The Prime Minister, David Cameron, announced in parliament today that a ‘significant’ memorial is to be built in London, in Victoria Tower Gardens, right beside parliament, so that we will continue to remember the victims of this very dark chapter of European history.

Does this do anything to amplify the strength of our humanitarian principles when it comes to our domestic and foreign policy? Or are these fine-sounding words simply designed to build stronger links with a strategic ally in a troubled region? Cameron’s words beg the question ‘are we prepared to ignore humanitarian principles for strategic reasons, or do we, as a nation, stand up for truth and justice’?

David Cameron also spoke briefly in parliament today about the humanitarian crisis facing Europe. In what might have been a momentary slip he referred to individuals fleeing from bombed-out, war-torn areas as a ‘bunch of migrants’. In July 2015 the Prime Minister also, in a moment of frustration, let the truth slip from behind his mask in referring to the refugees as a ‘swarm’. He had to be reminded by Labour’s acting leader, Harriet Harman, that he was referring to people and not to insects. Such language does nothing to humanise the refugee problem or to suggest that the government’s top priority in response to the plight of the refugees is to be humane. Such is Cameron’s response to the call from the United Nations that rich nations join together to rescue children from refugee camps and to calls from the international community to each take our fair share of the burden of the refugee crisis.

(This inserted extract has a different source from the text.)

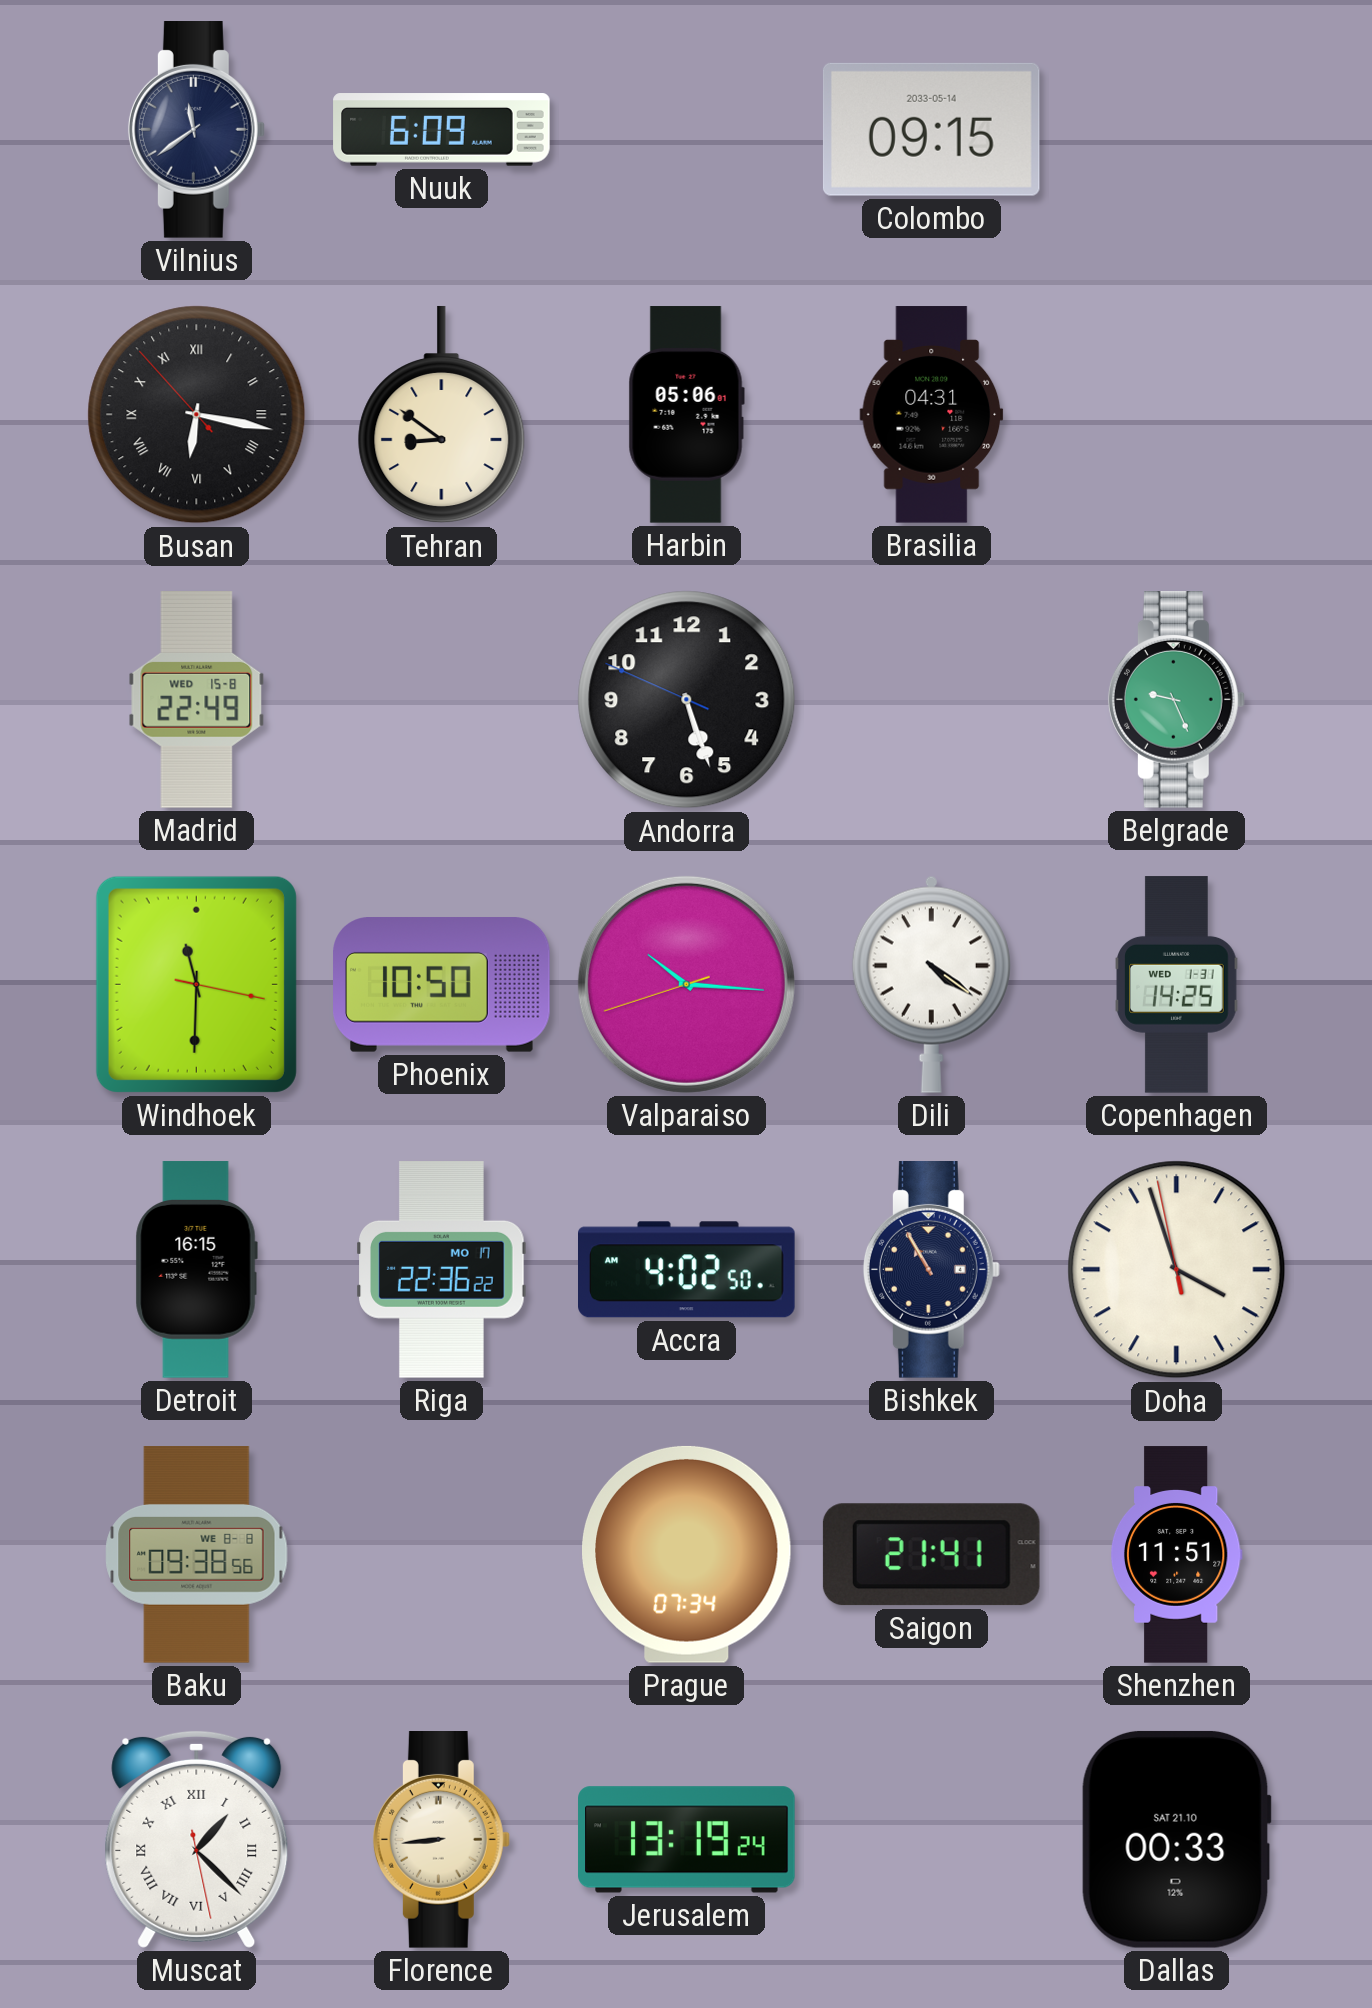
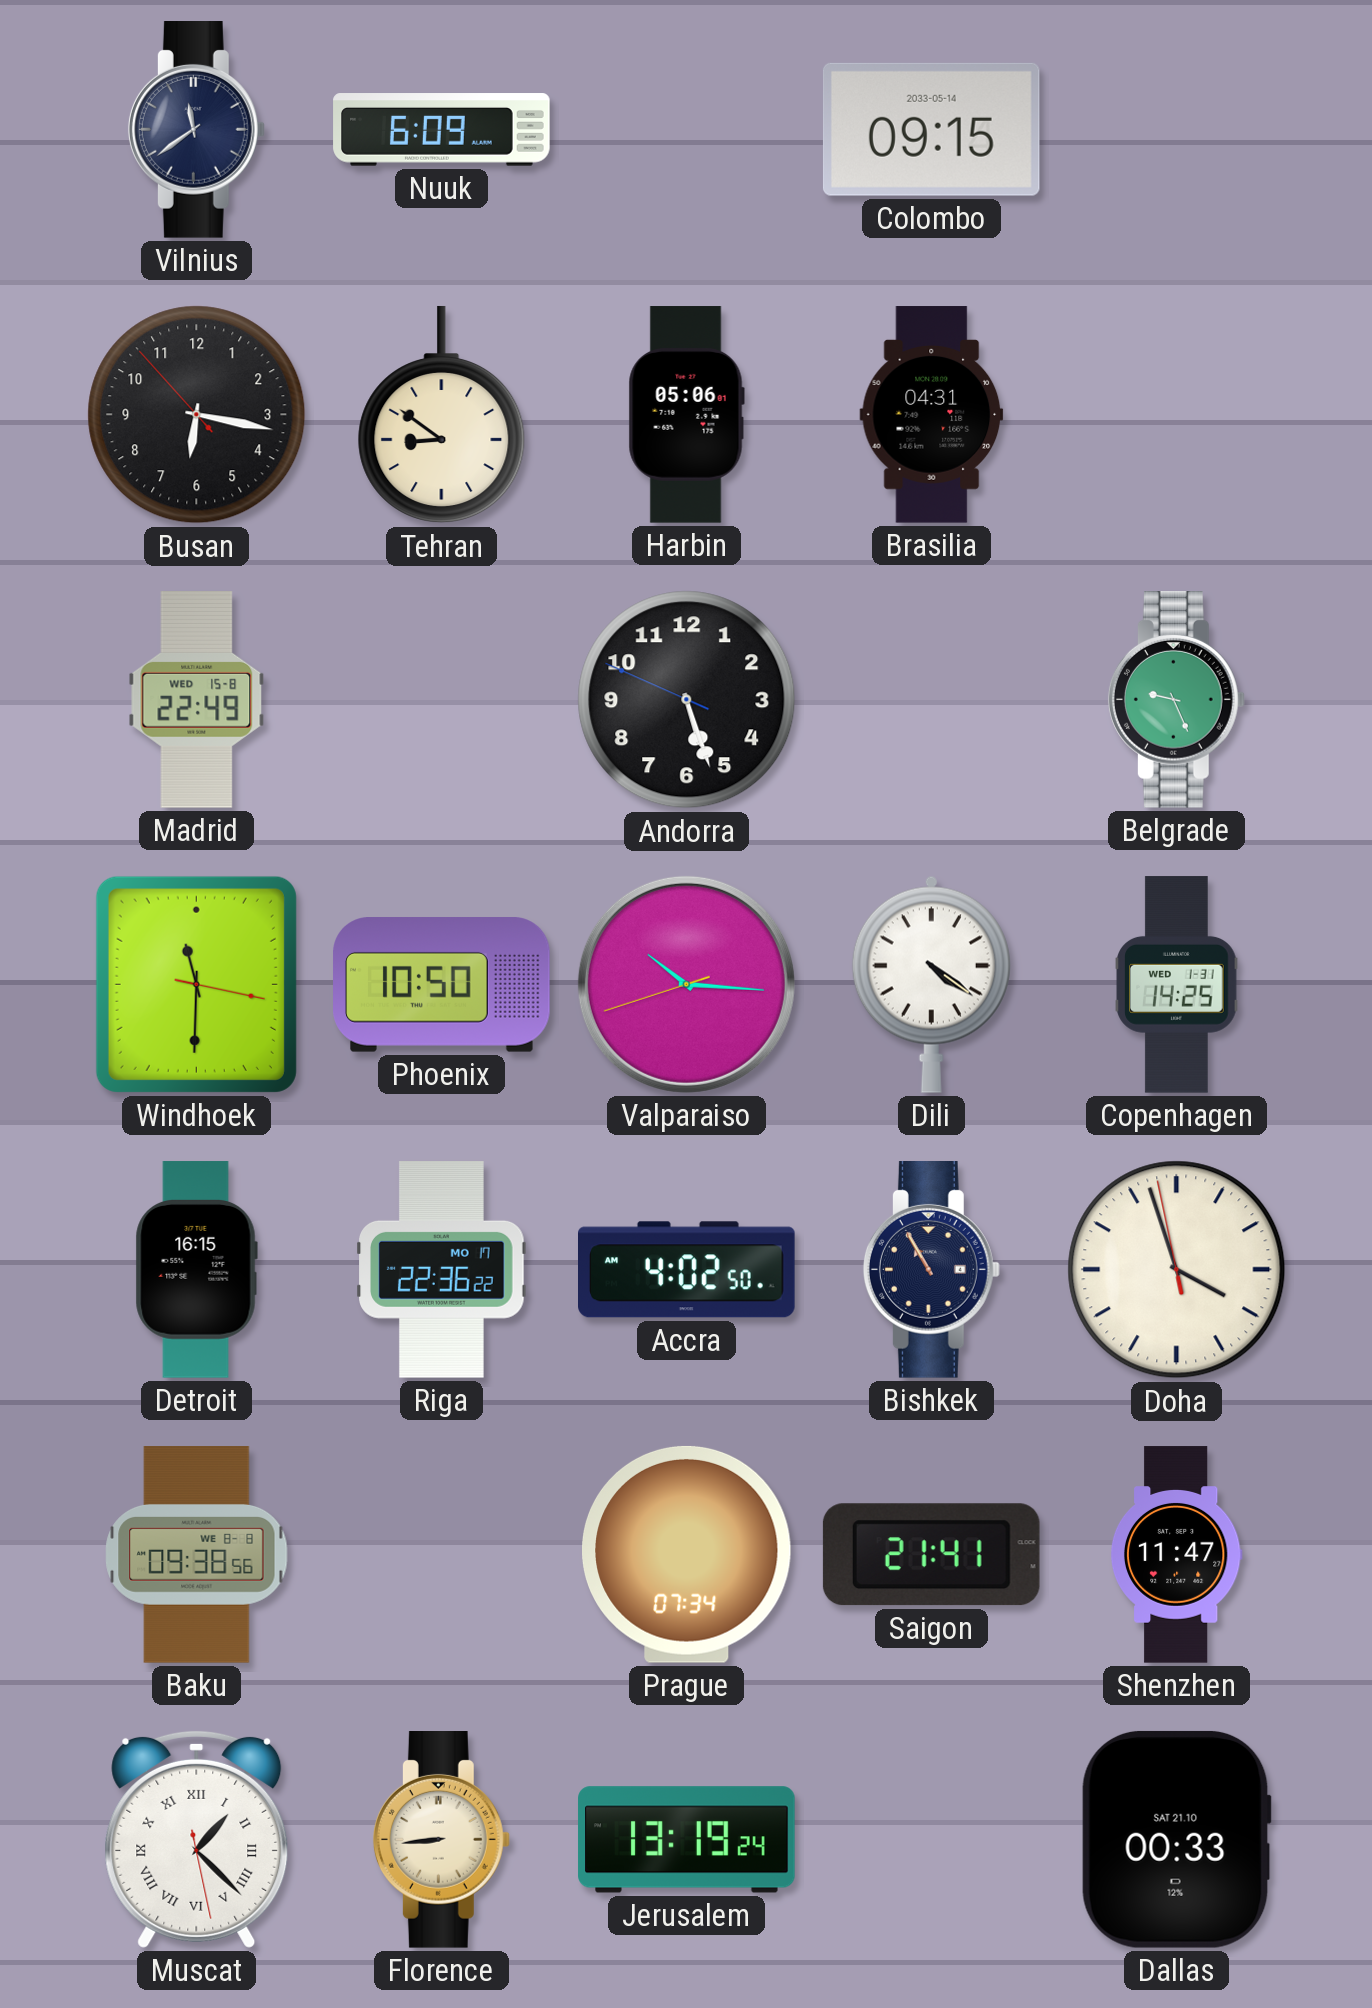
Busan numerals: Roman -> Arabic
Shenzhen: 11:51 -> 11:47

In an uncomfortable reminder of Nazi treatment of the Jews during WWII the Danish parliament has backed this week a controversial policy to seize valuables from asylum seekers and to make it harder for them to be reunited with their families. The idea seems to be to treat displaced, disadvantaged people very badly so that they ‘won’t choose to seek asylum here’. The problem is that they have no other choice but to seek asylum. They risk their lives and drown in their thousands in the Mediterranean fleeing from tyranny and seeking a place of refuge. I say that if we do not help these people we have forgotten the holocaust and no number of memorials will exonerate us.  

Remembering the holocaust should be about much more than feeling bad about what happened in WWII, it is about making sure that we do not participate in the annihilation of innocent victims of war, that we make sure we recognise grotesque cruelty as it is happening, that we take steps to act with humanity to help our fellow man, that we reach out and lend a hand, that we stand up against injustice. Memorials are political statements, but the statement I wish to hear is one which underlines our support for the displaced victims of war, not just with our military allies in the region, and that we ally ourselves, always, with the moral high ground and not with perpetrators of war, violence and injustice. Anything else is mere posturing and a disgrace.